Rock is a server application that provides a REST API to execute R operations on server side in the context of a stateful R session. Rock can be discovered or can self-register to build clusters for performing distributed computations.


The Rock frontend is a REST API that is implemented by a Java application. This application manages in the backend, a R server process (based on Rserve), creates R sessions and controls the lifecycle and the access to these R sessions. System status is reported to allow service registration and load balancing (see R Server API documentation). This allows to constitute clusters of Rock servers.

Rock architecture

Rock architecture combines Java (frontend) and R (backend) applications, to build a secure and easy to use service.

Stateful R Sessions

Unlike OpenCPU, the R sessions are stateful and then the interactions with the remote R session is very similar to the ones with a local R session. The main operations that can be performed on a remote R session are: assign, evaluate, upload/download file. See R Session entry points documentation.

The consequence of this is that the hardware resources (memory, CPU) are consumed on a single R server throughout the R session life: this makes it potentially less robust in case of the R server is terminated abruptly. Another aspect is that R objects living in the remote R session memory are immediately available for computation, but can affect the overall performance of the server when the memory is not managed correctly by the client application. In the end it is a trade-off between the ease of use and the reliability. Rock is more suitable as an application’s backend service (such as Opal) than as a direct and general purpose R service (as proposed by OpenCPU).


Rock requires user authentication and authorization. The user registry is file-based.

The following user roles are defined:

  • administrator, can do anything.

  • manager, can only manage the R server: R process and R packages. Creating and using R sessions is not permitted.

  • user, can only create and use its own R sessions. R operations may be limited by the AppArmor Configuration.

A user is not necessarily a human being, it can also be an application using Rock as a computation engine.


When the computation needs grow, horizontal scalability consists of expanding the number of Rock servers, whereas vertical scalability consists of expanding the hardware resources on a single Rock server.

In order to balance the load appropriately, Rock allows to group server instances (using tags information) and provides detailed information about the R server status, like the total number of R sessions, the busy ones, the number of system cores (to reduce the concurrency between R sessions) and the amount of available free memory. More information could be added in the future, to allow more refined load balancing strategies. See R Server Status API documentation.

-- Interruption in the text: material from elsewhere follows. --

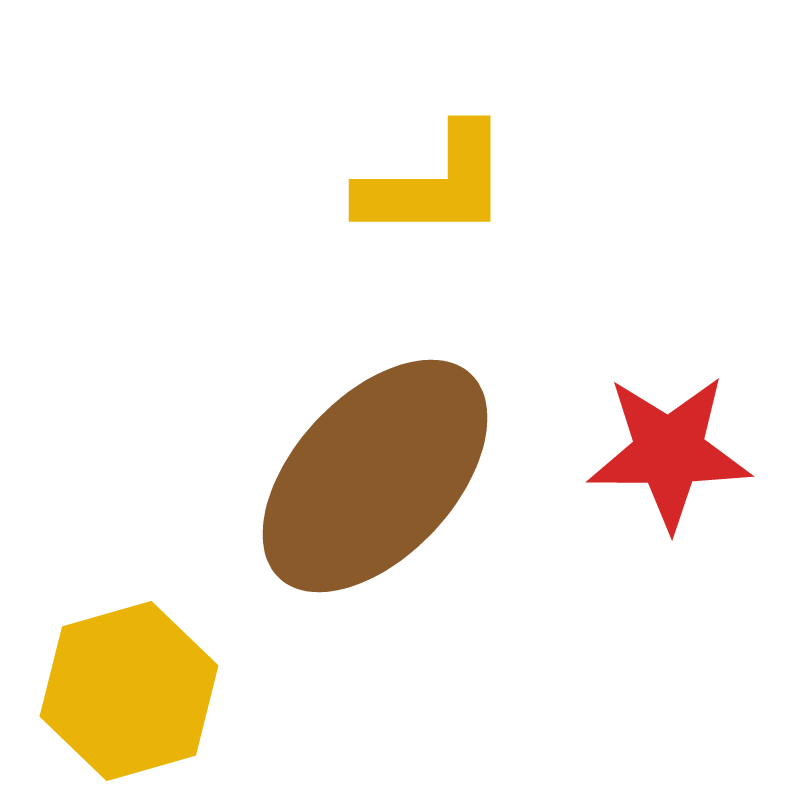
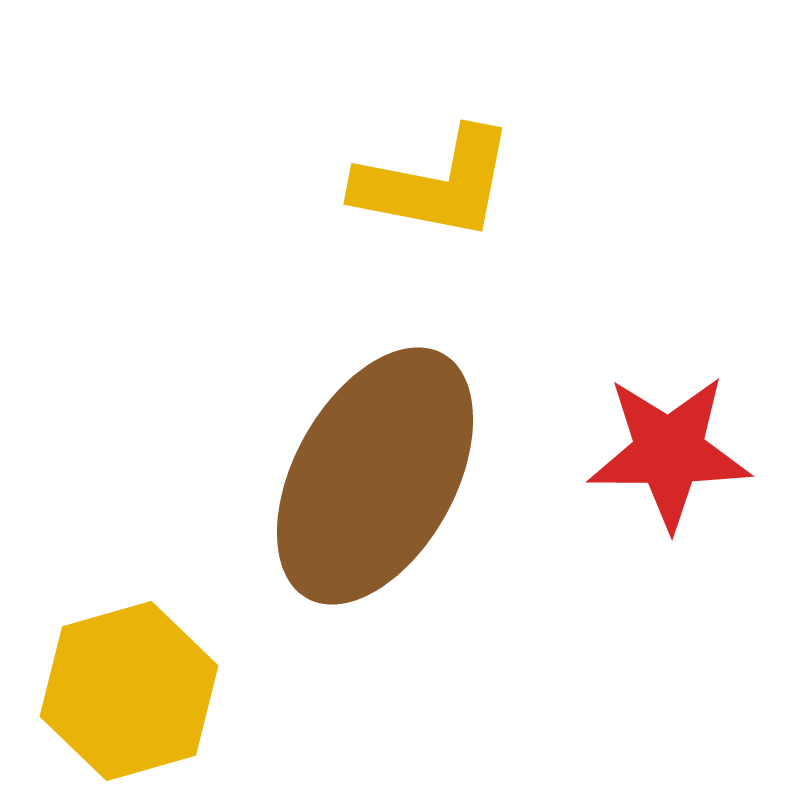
yellow L-shape: rotated 11 degrees clockwise
brown ellipse: rotated 14 degrees counterclockwise
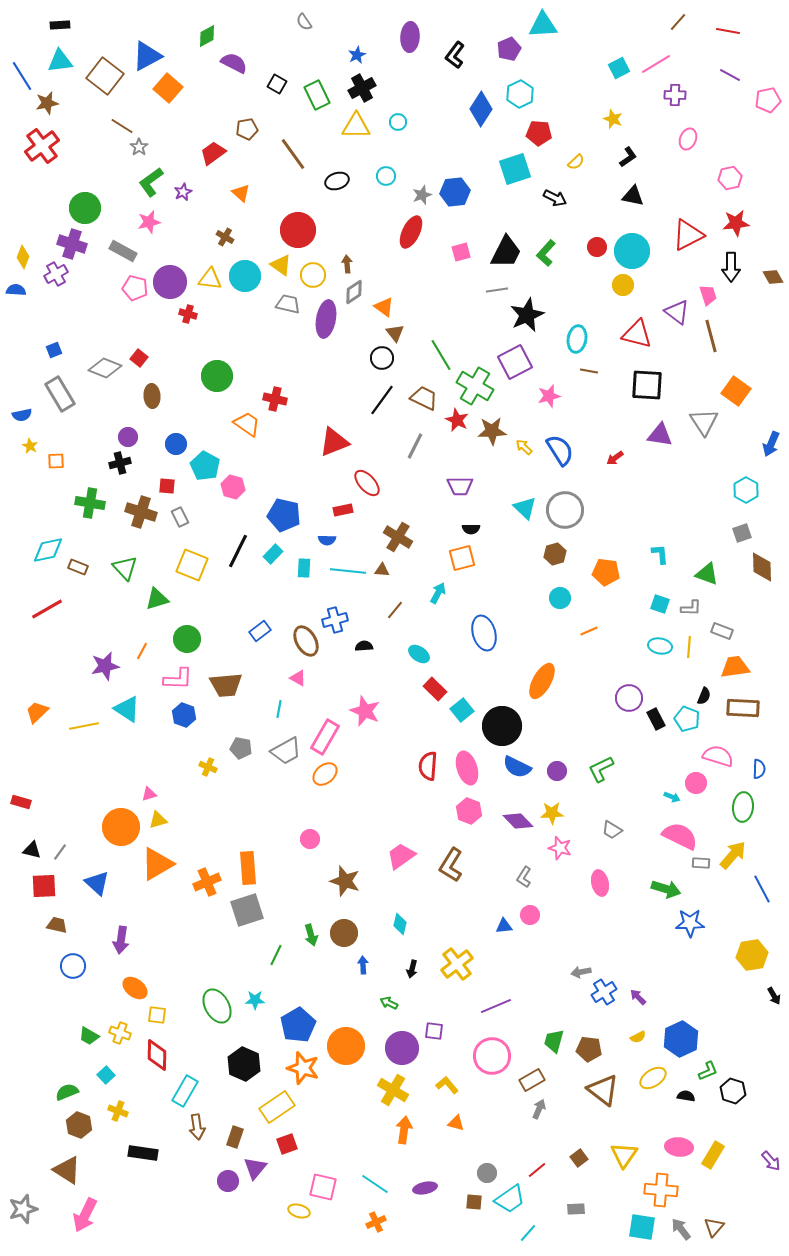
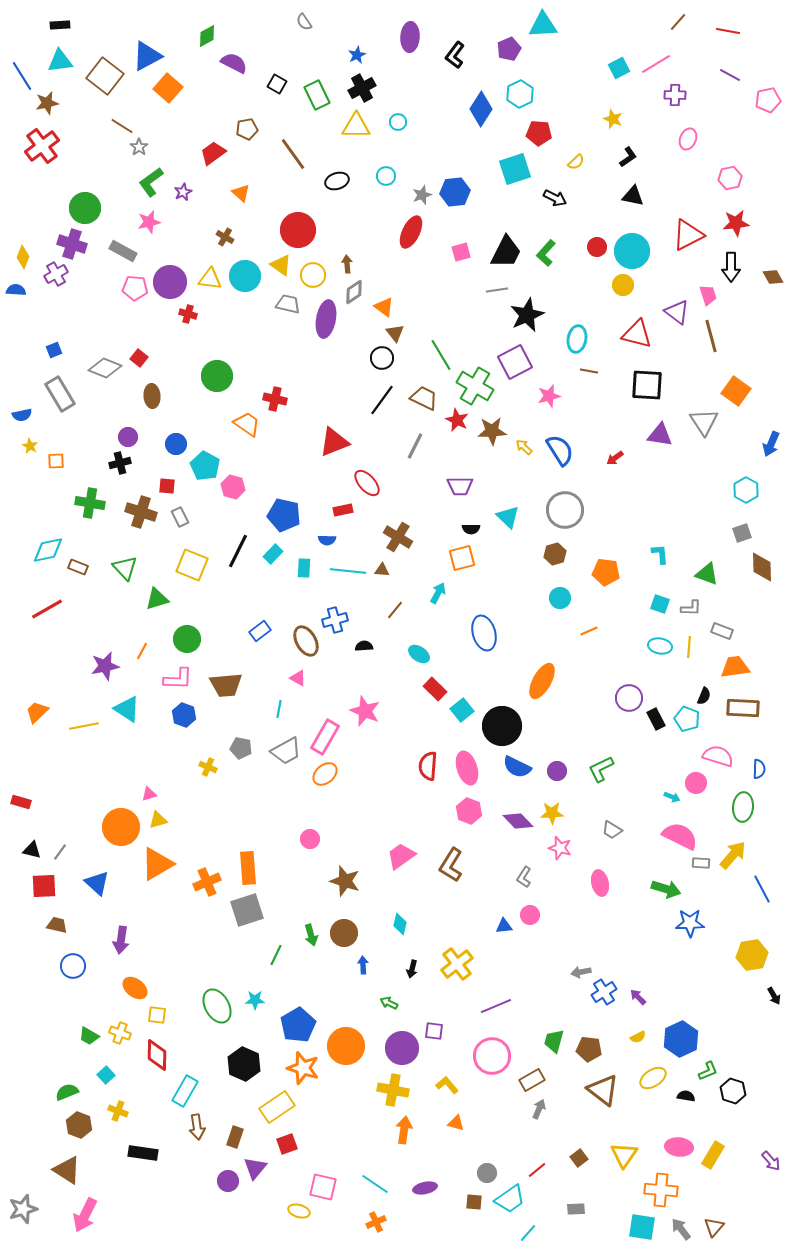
pink pentagon at (135, 288): rotated 10 degrees counterclockwise
cyan triangle at (525, 508): moved 17 px left, 9 px down
yellow cross at (393, 1090): rotated 20 degrees counterclockwise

Rock horizontal scalability

Add more Rock servers and balance the load to scale R services horizontally.

Distributed Computing

As Rock offers the possibility to submit assignment and evaluation R operations in an asynchronous manner, a client application could use several Rock servers in parallel for dispatching the computation load on multiple hardware resources. Once all the managed R operations are completed, the results from each computed parts can be retrieved and combined. It would be fairly easy to implement such distributed computing process using the rockr R package for instance. See Commands API documentation.

One example of advanced distributed computing framework is DataSHIELD, which is based on Opal and offers privacy-preserving features.

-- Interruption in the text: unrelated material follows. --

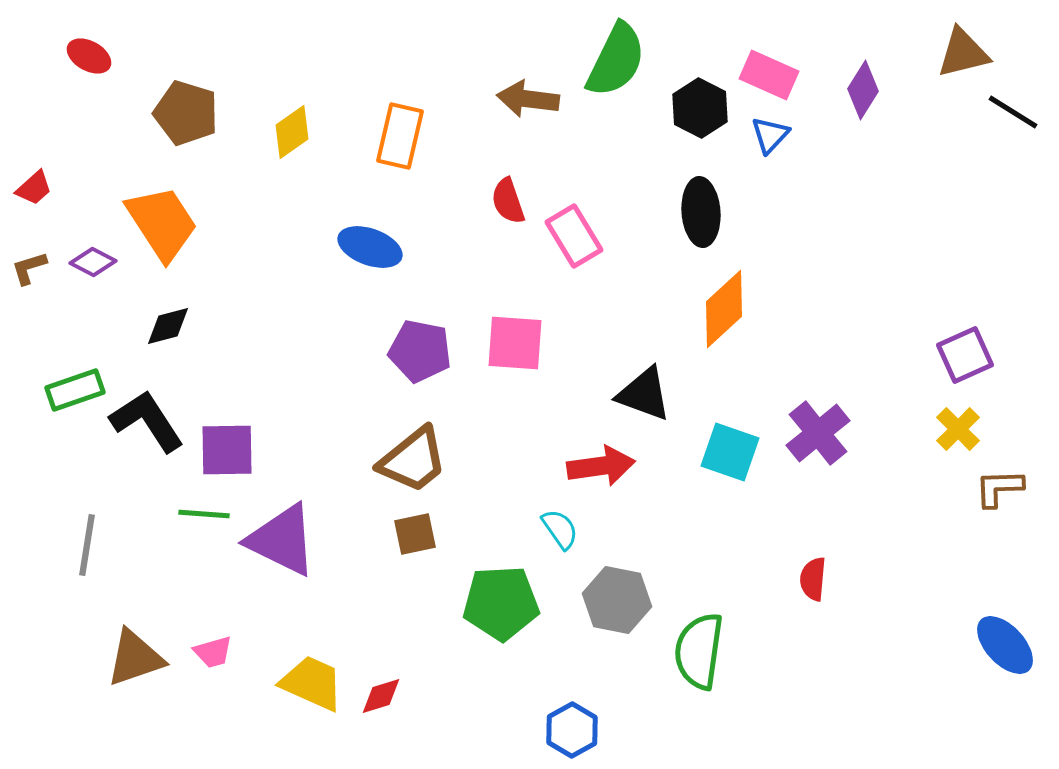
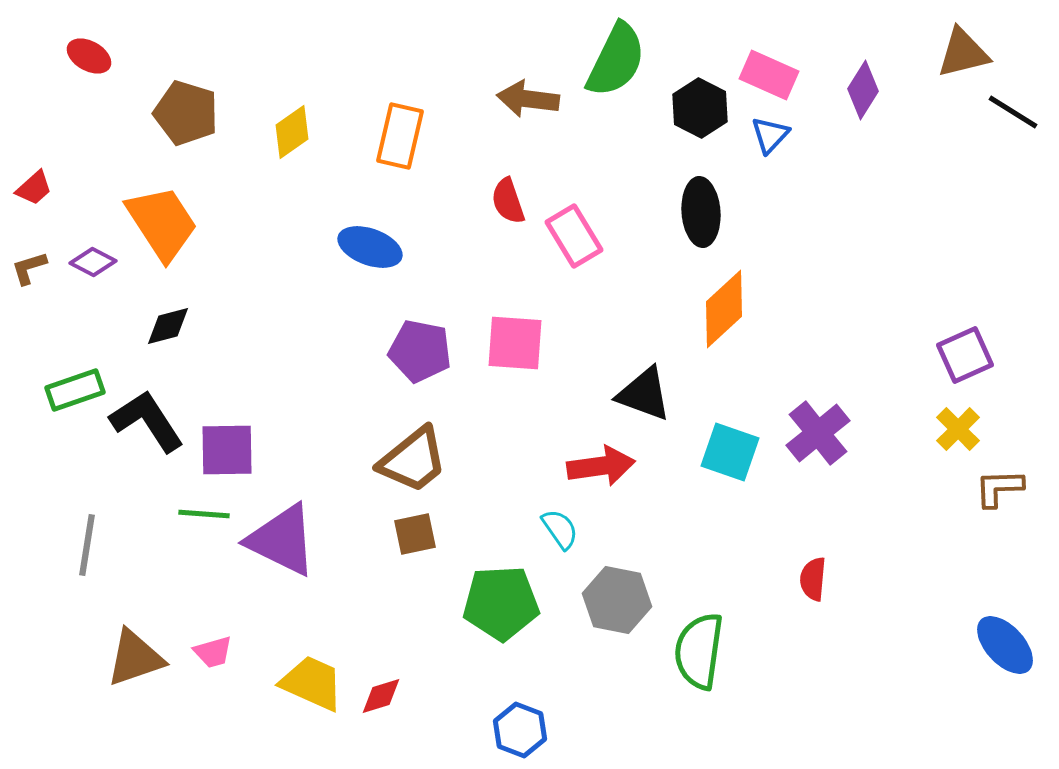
blue hexagon at (572, 730): moved 52 px left; rotated 10 degrees counterclockwise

Rock distributed computing

R computations can be run in parallel and results be retrieved in a subsequent request, to be combined.

Service Registration

When used as an application’s backend service, Rock can be used directly or published in a registry.


When discovering the Rock service, the application with registry knows the location (base URL) of the Rock servers. When connection is established by the application (requires credentials), the Service entry points allow the application to get node information and perform periodical availability checks.

For example, Opal application is able to discover Rock servers from their base URL and do automatic registration and unregistration of the services.

Rock discovery

Rock service discovery, use and health check.


In the self-registration process, Rock knows the location (base URL) of the registry. When connection is established by the Rock server (usually requires credentials), the Service entry points allow the registry to get node information and perform periodical availability checks.

Currently self-registration is proposed for Consul (see Consul Configuration) and Opal (see Opal Configuration).

Rock self-registration

Rock self-registration to a service registry.